Christians, of which I am one, are fond of "speaking the truth in love." Sometimes, however, we use that as code for the old "bless and slam" routine. Back in Texas, the way it works is you say, "Bless his [or her]heart . . ." and then slam the person any way you want to. The "bless his [or her] heart . . ." qualifier allows you to go on record as "loving" the person you are about to slam, but declares that what you are about to say is the truth and needs to be said, though at the expense of the person so dearly loved.

Jesus said, ". . . wisdom is proved right by all her children (Luke 7:35)." The same could be said about love. It is easy for us to say, "I love you." It is interesting when you stumble upon a person who still thinks that if you say magic words like "I love you," they cancel out all bad behavior and the recipient of the words is obligated to accept them without question.

But just saying the words doesn't make it so. When you truly love a person it will guide your actions where that person is concerned. That's why Paul can say that love is the fulfillment of the Law: "Love does no harm to its neighbor. Therefore love is the fulfillment of the law(Romans 13:10)."
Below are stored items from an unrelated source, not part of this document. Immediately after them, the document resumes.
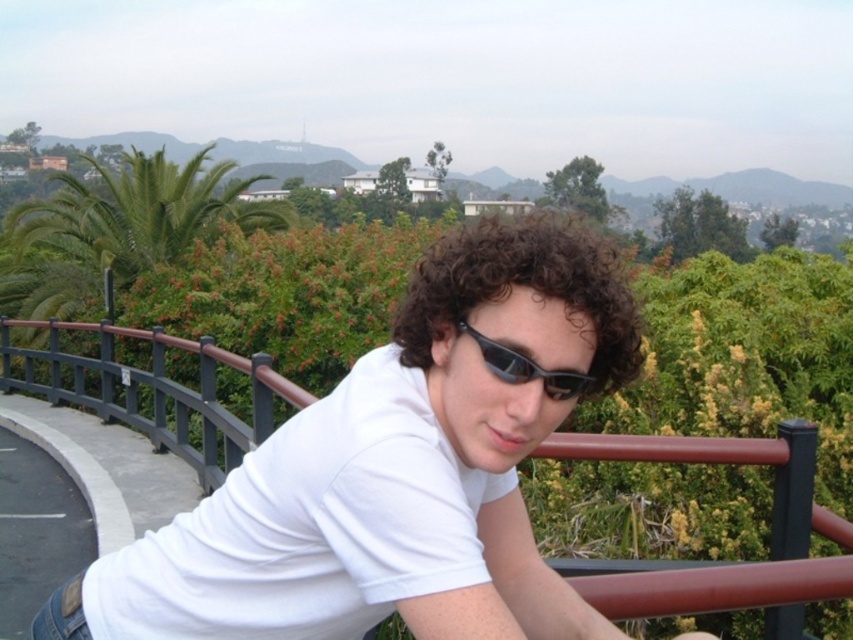 You are standing at the point marked by the coordinates point (x=393, y=472) in the image. What object are you directly facing?

The point (x=393, y=472) indicates the white matte shirt at center, so you are directly facing the white matte shirt at center.

You are a photographer trying to capture a closeup of the curly brown hair at center and the black plastic goggles at center. Which object should you zoom in on to ensure both fit in the frame without cropping?

Since the curly brown hair at center is wider than the black plastic goggles at center, you should zoom in on the black plastic goggles at center to ensure both fit in the frame without cropping.

You are a photographer standing at the scene and want to take a portrait of the person with both curly brown hair at center and black plastic goggles at center in focus. Given that your camera has a depth of field that can cover 35 inches, will both objects be in focus?

The curly brown hair at center is 37.03 inches away from the black plastic goggles at center. Since the distance between them exceeds the camera depth of field of 35 inches, the photographer cannot have both in focus at the same time.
If someone really loves me--the relationship is real, trustworthy, tried and true--that person can say things to me that may cause pain, but I can recover and will benefit from them because they flow out of genuine love. The pain felt will be due to the reality of the words said, not the shock at being betrayed or something worse.

So, the question is, this person that you are going to confront: do you genuinely love them? Have you shown that in real deeds? If so, pray and then let love dictate your words. If not, brace yourself Effie! It's going to get ugly--Grandma-gittin'-out-the-tub ugly! (Sorry Grandma!)